■ Page images and extracted text ■
————

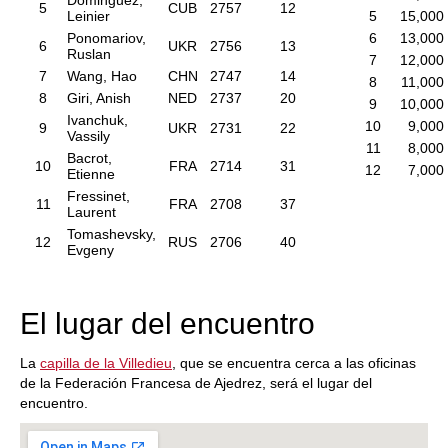
Dominguez,
5
CUB
2757
12
Leinier
5
15,000
Ponomariov,
6
13,000
6
UKR
2756
13
Ruslan
7
12,000
7
Wang, Hao
CHN
2747
14
8
11,000
8
Giri, Anish
NED
2737
20
9
10,000
Ivanchuk,
10
9,000
9
UKR
2731
22
Vassily
11
8,000
Bacrot,
10
FRA
2714
31
12
7,000
Etienne
Fressinet,
11
FRA
2708
37
Laurent
Tomashevsky,
12
RUS
2706
40
Evgeny
El lugar del encuentro
La
capilla de la Villedieu
, que se encuentra cerca a las oficinas
de la Federación Francesa de Ajedrez, será el lugar del
encuentro.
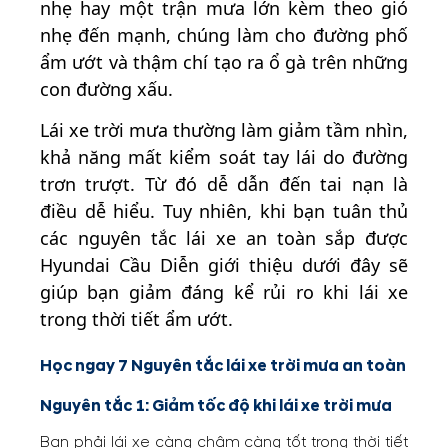
nhẹ hay một trận mưa lớn kèm theo gió
nhẹ đến mạnh, chúng làm cho đường phố
ẩm ướt và thậm chí tạo ra ổ gà trên những
con đường xấu.
Lái xe trời mưa thường làm giảm tầm nhìn,
khả năng mất kiểm soát tay lái do đường
trơn trượt. Từ đó dễ dẫn đến tai nạn là
điều dễ hiểu. Tuy nhiên, khi bạn tuân thủ
các nguyên tắc lái xe an toàn sắp được
Hyundai Cầu Diễn giới thiệu dưới đây sẽ
giúp bạn giảm đáng kể rủi ro khi lái xe
trong thời tiết ẩm ướt.
Học ngay 7 Nguyên tắc lái xe trời mưa an toàn
Nguyên tắc 1: Giảm tốc độ khi lái xe trời mưa
Bạn phải lái xe càng chậm càng tốt trong thời tiết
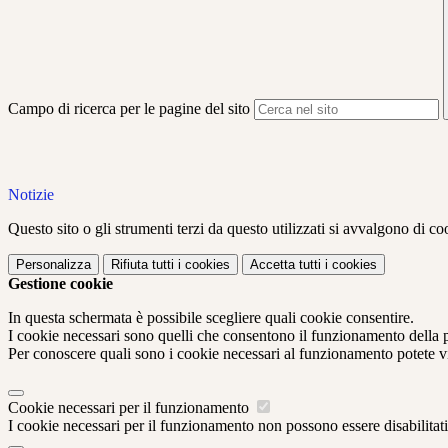
Campo di ricerca per le pagine del sito
Notizie
Questo sito o gli strumenti terzi da questo utilizzati si avvalgono di coo
Personalizza
Rifiuta tutti
i cookies
Accetta tutti
i cookies
Gestione cookie
In questa schermata è possibile scegliere quali cookie consentire.
I cookie necessari sono quelli che consentono il funzionamento della pi
Per conoscere quali sono i cookie necessari al funzionamento potete v
Cookie necessari per il funzionamento
I cookie necessari per il funzionamento non possono essere disabilitati.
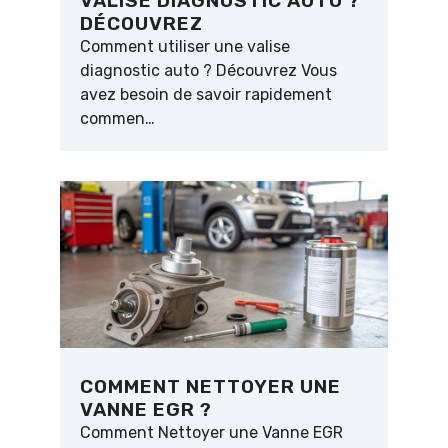
VALISE DIAGNOSTIC AUTO ?
DÉCOUVREZ
Comment utiliser une valise
diagnostic auto ? Découvrez Vous
avez besoin de savoir rapidement
commen…
COMMENT NETTOYER UNE
VANNE EGR ?
Comment Nettoyer une Vanne EGR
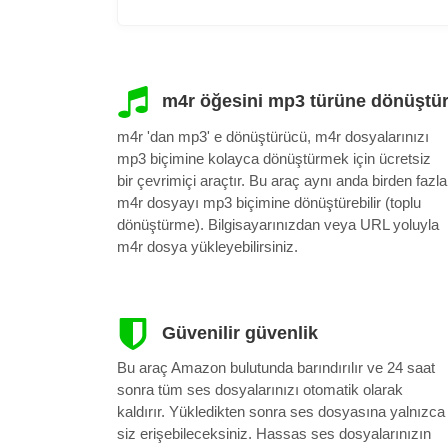
m4r öğesini mp3 türüne dönüştü
m4r 'dan mp3' e dönüştürücü, m4r dosyalarınızı
mp3 biçimine kolayca dönüştürmek için ücretsiz
bir çevrimiçi araçtır. Bu araç aynı anda birden fazla
m4r dosyayı mp3 biçimine dönüştürebilir (toplu
dönüştürme). Bilgisayarınızdan veya URL yoluyla
m4r dosya yükleyebilirsiniz.
Güvenilir güvenlik
Bu araç Amazon bulutunda barındırılır ve 24 saat
sonra tüm ses dosyalarınızı otomatik olarak
kaldırır. Yükledikten sonra ses dosyasına yalnızca
siz erişebileceksiniz. Hassas ses dosyalarınızın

————

■ Action item ■
In the records above, some lines hold the word "araç"; copy each such line.

■ Task answer ■
bir çevrimiçi araçtır. Bu araç aynı anda birden fazla
Bu araç Amazon bulutunda barındırılır ve 24 saat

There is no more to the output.